Data entries
*** Block opens ***
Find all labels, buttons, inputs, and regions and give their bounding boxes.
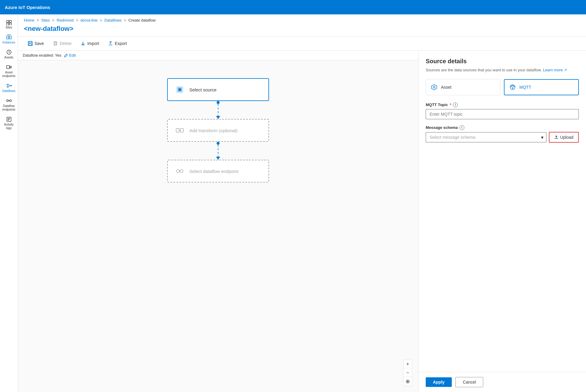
side-panel-content: Source details Sources are the data sour… xyxy=(419,51,586,372)
svg-point-11 xyxy=(10,100,11,102)
svg-point-21 xyxy=(176,170,179,173)
connector-arrow-1 xyxy=(216,116,220,119)
import-icon xyxy=(81,41,85,46)
endpoint-node-label: Select dataflow endpoint xyxy=(189,169,238,174)
mqtt-source-icon xyxy=(509,84,516,91)
transform-node-icon xyxy=(175,126,185,135)
sidebar-item-label-dataflows: Dataflows xyxy=(2,89,16,93)
side-panel-footer: Apply Cancel xyxy=(419,372,586,392)
source-node-label: Select source xyxy=(189,87,217,92)
toolbar: Save Delete Import Export xyxy=(18,36,586,51)
zoom-in-button[interactable]: + xyxy=(404,360,412,368)
svg-point-27 xyxy=(512,88,513,88)
sidebar-item-asset-endpoints[interactable]: Asset endpoints xyxy=(0,62,18,80)
svg-rect-0 xyxy=(7,20,9,22)
edit-button[interactable]: Edit xyxy=(64,53,76,58)
sidebar-item-label-sites: Sites xyxy=(5,26,12,29)
save-label: Save xyxy=(34,41,44,46)
message-schema-info-icon[interactable]: i xyxy=(460,125,464,130)
endpoint-node-icon xyxy=(175,166,185,176)
export-label: Export xyxy=(115,41,127,46)
connector-dot-2 xyxy=(217,142,220,145)
schema-select-wrapper: Select message schema ▾ xyxy=(426,132,546,142)
connector-1 xyxy=(216,101,220,119)
canvas-area: Select source xyxy=(18,60,418,392)
schema-select[interactable]: Select message schema xyxy=(426,132,546,142)
svg-point-22 xyxy=(180,170,183,173)
asset-source-icon xyxy=(431,84,437,91)
sidebar: Sites Instances Assets Asset endpoi xyxy=(0,14,18,392)
sidebar-item-label-activity-logs: Activity logs xyxy=(1,123,16,130)
schema-row: Select message schema ▾ Upload xyxy=(426,132,579,143)
breadcrumb-home[interactable]: Home xyxy=(24,18,34,22)
flow-node-source[interactable]: Select source xyxy=(167,78,269,101)
zoom-reset-icon xyxy=(406,379,410,384)
import-label: Import xyxy=(87,41,99,46)
asset-endpoints-icon xyxy=(6,64,12,70)
flow-node-transform[interactable]: Add transform (optional) xyxy=(167,119,269,142)
sidebar-item-activity-logs[interactable]: Activity logs xyxy=(0,114,18,132)
zoom-reset-button[interactable] xyxy=(404,377,412,386)
sidebar-item-instances[interactable]: Instances xyxy=(0,32,18,47)
source-type-mqtt-button[interactable]: MQTT xyxy=(504,79,579,95)
cancel-button[interactable]: Cancel xyxy=(455,377,484,387)
mqtt-topic-label: MQTT Topic * i xyxy=(426,102,579,107)
save-button[interactable]: Save xyxy=(24,39,48,48)
export-icon xyxy=(108,41,113,46)
assets-icon xyxy=(6,49,12,55)
breadcrumb: Home > Sites > Redmond > donut-line > Da… xyxy=(18,14,586,24)
side-panel: Source details Sources are the data sour… xyxy=(418,51,586,392)
dataflow-container: Dataflow enabled: Yes Edit xyxy=(18,51,586,392)
source-type-row: Asset MQTT xyxy=(426,79,579,95)
panel-description: Sources are the data sources that you wa… xyxy=(426,67,579,73)
upload-button[interactable]: Upload xyxy=(549,132,579,143)
breadcrumb-sites[interactable]: Sites xyxy=(41,18,50,22)
svg-point-10 xyxy=(7,100,8,102)
dataflow-enabled-bar: Dataflow enabled: Yes Edit xyxy=(18,51,418,60)
save-icon xyxy=(28,41,33,46)
flow-node-endpoint[interactable]: Select dataflow endpoint xyxy=(167,160,269,183)
source-type-asset-button[interactable]: Asset xyxy=(426,79,500,95)
sidebar-item-assets[interactable]: Assets xyxy=(0,47,18,62)
delete-button[interactable]: Delete xyxy=(49,39,75,48)
mqtt-topic-input[interactable] xyxy=(426,109,579,119)
zoom-out-button[interactable]: − xyxy=(404,369,412,377)
learn-more-link[interactable]: Learn more ↗ xyxy=(543,68,567,72)
message-schema-label: Message schema i xyxy=(426,125,579,130)
connector-line-1 xyxy=(218,104,218,116)
sidebar-item-dataflows[interactable]: Dataflows xyxy=(0,80,18,95)
transform-node-label: Add transform (optional) xyxy=(189,128,238,133)
sidebar-item-label-asset-endpoints: Asset endpoints xyxy=(1,71,16,78)
upload-label: Upload xyxy=(560,135,573,140)
delete-label: Delete xyxy=(60,41,72,46)
top-bar: Azure IoT Operations xyxy=(0,0,586,14)
mqtt-topic-info-icon[interactable]: i xyxy=(453,102,458,107)
svg-rect-4 xyxy=(7,36,11,39)
sidebar-item-label-dataflow-endpoints: Dataflow endpoints xyxy=(1,104,16,111)
sidebar-item-sites[interactable]: Sites xyxy=(0,17,18,32)
breadcrumb-dataflows[interactable]: Dataflows xyxy=(104,18,121,22)
breadcrumb-redmond[interactable]: Redmond xyxy=(57,18,73,22)
upload-icon xyxy=(554,135,558,139)
import-button[interactable]: Import xyxy=(77,39,103,48)
sidebar-item-dataflow-endpoints[interactable]: Dataflow endpoints xyxy=(0,95,18,114)
connector-line-2 xyxy=(218,145,218,157)
svg-point-5 xyxy=(8,37,10,38)
zoom-controls: + − xyxy=(403,360,412,386)
svg-rect-2 xyxy=(7,23,9,25)
flow-wrapper: Select source xyxy=(24,66,412,195)
svg-rect-14 xyxy=(29,41,31,43)
svg-point-26 xyxy=(510,85,515,90)
breadcrumb-current: Create dataflow xyxy=(128,18,155,22)
apply-button[interactable]: Apply xyxy=(426,377,452,387)
export-button[interactable]: Export xyxy=(104,39,131,48)
app-title: Azure IoT Operations xyxy=(5,5,50,10)
content-area: Home > Sites > Redmond > donut-line > Da… xyxy=(18,14,586,392)
svg-rect-20 xyxy=(180,129,183,132)
page-title: <new-dataflow> xyxy=(18,24,586,36)
mqtt-topic-field-group: MQTT Topic * i xyxy=(426,102,579,119)
breadcrumb-donut-line[interactable]: donut-line xyxy=(81,18,98,22)
svg-point-9 xyxy=(10,85,11,86)
instances-icon xyxy=(6,34,12,40)
sites-icon xyxy=(6,19,12,25)
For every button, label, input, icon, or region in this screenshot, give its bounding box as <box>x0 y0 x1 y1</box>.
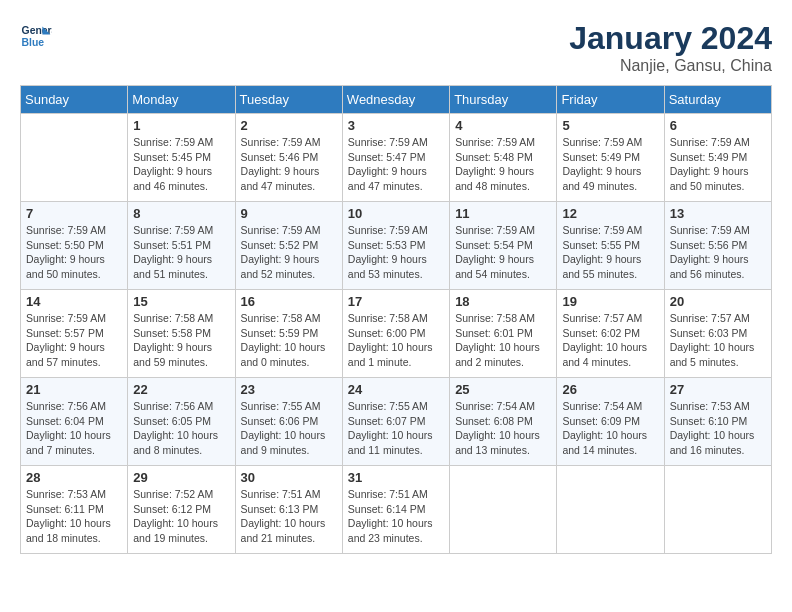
calendar-cell: 19Sunrise: 7:57 AMSunset: 6:02 PMDayligh… <box>557 290 664 378</box>
calendar-cell <box>21 114 128 202</box>
day-info: Sunrise: 7:56 AMSunset: 6:04 PMDaylight:… <box>26 399 122 458</box>
calendar-cell: 24Sunrise: 7:55 AMSunset: 6:07 PMDayligh… <box>342 378 449 466</box>
day-number: 26 <box>562 382 658 397</box>
day-number: 6 <box>670 118 766 133</box>
calendar-cell: 29Sunrise: 7:52 AMSunset: 6:12 PMDayligh… <box>128 466 235 554</box>
day-number: 20 <box>670 294 766 309</box>
days-of-week-row: SundayMondayTuesdayWednesdayThursdayFrid… <box>21 86 772 114</box>
day-number: 3 <box>348 118 444 133</box>
week-row-4: 21Sunrise: 7:56 AMSunset: 6:04 PMDayligh… <box>21 378 772 466</box>
day-info: Sunrise: 7:59 AMSunset: 5:49 PMDaylight:… <box>670 135 766 194</box>
calendar-cell: 13Sunrise: 7:59 AMSunset: 5:56 PMDayligh… <box>664 202 771 290</box>
calendar-cell <box>557 466 664 554</box>
day-info: Sunrise: 7:59 AMSunset: 5:47 PMDaylight:… <box>348 135 444 194</box>
day-info: Sunrise: 7:52 AMSunset: 6:12 PMDaylight:… <box>133 487 229 546</box>
calendar-cell: 26Sunrise: 7:54 AMSunset: 6:09 PMDayligh… <box>557 378 664 466</box>
calendar-cell: 25Sunrise: 7:54 AMSunset: 6:08 PMDayligh… <box>450 378 557 466</box>
day-number: 14 <box>26 294 122 309</box>
day-info: Sunrise: 7:59 AMSunset: 5:54 PMDaylight:… <box>455 223 551 282</box>
day-number: 15 <box>133 294 229 309</box>
day-info: Sunrise: 7:51 AMSunset: 6:14 PMDaylight:… <box>348 487 444 546</box>
calendar-cell: 9Sunrise: 7:59 AMSunset: 5:52 PMDaylight… <box>235 202 342 290</box>
day-info: Sunrise: 7:55 AMSunset: 6:07 PMDaylight:… <box>348 399 444 458</box>
calendar-cell: 17Sunrise: 7:58 AMSunset: 6:00 PMDayligh… <box>342 290 449 378</box>
calendar-cell: 6Sunrise: 7:59 AMSunset: 5:49 PMDaylight… <box>664 114 771 202</box>
day-info: Sunrise: 7:59 AMSunset: 5:57 PMDaylight:… <box>26 311 122 370</box>
day-info: Sunrise: 7:59 AMSunset: 5:56 PMDaylight:… <box>670 223 766 282</box>
calendar-body: 1Sunrise: 7:59 AMSunset: 5:45 PMDaylight… <box>21 114 772 554</box>
calendar-cell: 7Sunrise: 7:59 AMSunset: 5:50 PMDaylight… <box>21 202 128 290</box>
day-number: 24 <box>348 382 444 397</box>
day-number: 18 <box>455 294 551 309</box>
calendar-cell: 2Sunrise: 7:59 AMSunset: 5:46 PMDaylight… <box>235 114 342 202</box>
day-header-monday: Monday <box>128 86 235 114</box>
day-number: 22 <box>133 382 229 397</box>
calendar-cell: 18Sunrise: 7:58 AMSunset: 6:01 PMDayligh… <box>450 290 557 378</box>
day-header-tuesday: Tuesday <box>235 86 342 114</box>
day-info: Sunrise: 7:58 AMSunset: 6:01 PMDaylight:… <box>455 311 551 370</box>
calendar-cell: 22Sunrise: 7:56 AMSunset: 6:05 PMDayligh… <box>128 378 235 466</box>
calendar-cell <box>664 466 771 554</box>
calendar-cell: 28Sunrise: 7:53 AMSunset: 6:11 PMDayligh… <box>21 466 128 554</box>
calendar-cell: 31Sunrise: 7:51 AMSunset: 6:14 PMDayligh… <box>342 466 449 554</box>
svg-text:General: General <box>22 25 52 36</box>
day-info: Sunrise: 7:58 AMSunset: 5:59 PMDaylight:… <box>241 311 337 370</box>
calendar-cell: 12Sunrise: 7:59 AMSunset: 5:55 PMDayligh… <box>557 202 664 290</box>
day-info: Sunrise: 7:59 AMSunset: 5:45 PMDaylight:… <box>133 135 229 194</box>
calendar-cell: 15Sunrise: 7:58 AMSunset: 5:58 PMDayligh… <box>128 290 235 378</box>
day-info: Sunrise: 7:56 AMSunset: 6:05 PMDaylight:… <box>133 399 229 458</box>
day-header-sunday: Sunday <box>21 86 128 114</box>
day-info: Sunrise: 7:51 AMSunset: 6:13 PMDaylight:… <box>241 487 337 546</box>
day-number: 17 <box>348 294 444 309</box>
calendar-header: SundayMondayTuesdayWednesdayThursdayFrid… <box>21 86 772 114</box>
day-info: Sunrise: 7:58 AMSunset: 6:00 PMDaylight:… <box>348 311 444 370</box>
day-header-wednesday: Wednesday <box>342 86 449 114</box>
day-info: Sunrise: 7:55 AMSunset: 6:06 PMDaylight:… <box>241 399 337 458</box>
day-number: 9 <box>241 206 337 221</box>
day-info: Sunrise: 7:58 AMSunset: 5:58 PMDaylight:… <box>133 311 229 370</box>
title-section: January 2024 Nanjie, Gansu, China <box>569 20 772 75</box>
day-info: Sunrise: 7:59 AMSunset: 5:52 PMDaylight:… <box>241 223 337 282</box>
day-info: Sunrise: 7:59 AMSunset: 5:48 PMDaylight:… <box>455 135 551 194</box>
day-number: 28 <box>26 470 122 485</box>
day-number: 4 <box>455 118 551 133</box>
calendar-table: SundayMondayTuesdayWednesdayThursdayFrid… <box>20 85 772 554</box>
calendar-cell: 3Sunrise: 7:59 AMSunset: 5:47 PMDaylight… <box>342 114 449 202</box>
day-number: 25 <box>455 382 551 397</box>
logo-icon: General Blue <box>20 20 52 52</box>
day-number: 29 <box>133 470 229 485</box>
calendar-subtitle: Nanjie, Gansu, China <box>569 57 772 75</box>
day-number: 5 <box>562 118 658 133</box>
day-info: Sunrise: 7:54 AMSunset: 6:08 PMDaylight:… <box>455 399 551 458</box>
day-number: 2 <box>241 118 337 133</box>
day-info: Sunrise: 7:59 AMSunset: 5:55 PMDaylight:… <box>562 223 658 282</box>
day-number: 23 <box>241 382 337 397</box>
day-info: Sunrise: 7:59 AMSunset: 5:51 PMDaylight:… <box>133 223 229 282</box>
day-number: 21 <box>26 382 122 397</box>
day-info: Sunrise: 7:57 AMSunset: 6:03 PMDaylight:… <box>670 311 766 370</box>
calendar-cell: 20Sunrise: 7:57 AMSunset: 6:03 PMDayligh… <box>664 290 771 378</box>
day-number: 12 <box>562 206 658 221</box>
day-info: Sunrise: 7:59 AMSunset: 5:49 PMDaylight:… <box>562 135 658 194</box>
calendar-cell: 8Sunrise: 7:59 AMSunset: 5:51 PMDaylight… <box>128 202 235 290</box>
calendar-title: January 2024 <box>569 20 772 57</box>
calendar-cell: 16Sunrise: 7:58 AMSunset: 5:59 PMDayligh… <box>235 290 342 378</box>
day-info: Sunrise: 7:57 AMSunset: 6:02 PMDaylight:… <box>562 311 658 370</box>
calendar-cell: 27Sunrise: 7:53 AMSunset: 6:10 PMDayligh… <box>664 378 771 466</box>
svg-text:Blue: Blue <box>22 37 45 48</box>
day-number: 31 <box>348 470 444 485</box>
calendar-cell: 4Sunrise: 7:59 AMSunset: 5:48 PMDaylight… <box>450 114 557 202</box>
calendar-cell: 14Sunrise: 7:59 AMSunset: 5:57 PMDayligh… <box>21 290 128 378</box>
day-info: Sunrise: 7:59 AMSunset: 5:46 PMDaylight:… <box>241 135 337 194</box>
logo: General Blue <box>20 20 52 52</box>
day-number: 11 <box>455 206 551 221</box>
calendar-cell: 10Sunrise: 7:59 AMSunset: 5:53 PMDayligh… <box>342 202 449 290</box>
day-info: Sunrise: 7:53 AMSunset: 6:10 PMDaylight:… <box>670 399 766 458</box>
day-number: 8 <box>133 206 229 221</box>
calendar-cell: 21Sunrise: 7:56 AMSunset: 6:04 PMDayligh… <box>21 378 128 466</box>
day-number: 10 <box>348 206 444 221</box>
day-info: Sunrise: 7:54 AMSunset: 6:09 PMDaylight:… <box>562 399 658 458</box>
page-header: General Blue January 2024 Nanjie, Gansu,… <box>20 20 772 75</box>
calendar-cell: 30Sunrise: 7:51 AMSunset: 6:13 PMDayligh… <box>235 466 342 554</box>
week-row-2: 7Sunrise: 7:59 AMSunset: 5:50 PMDaylight… <box>21 202 772 290</box>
*** Block closes ***
When a line in the data contains the string "Cancel", copy that line.

## Task answer
side-panel-footer: Apply Cancel xyxy=(419,372,586,392)
cancel-button[interactable]: Cancel xyxy=(455,377,484,387)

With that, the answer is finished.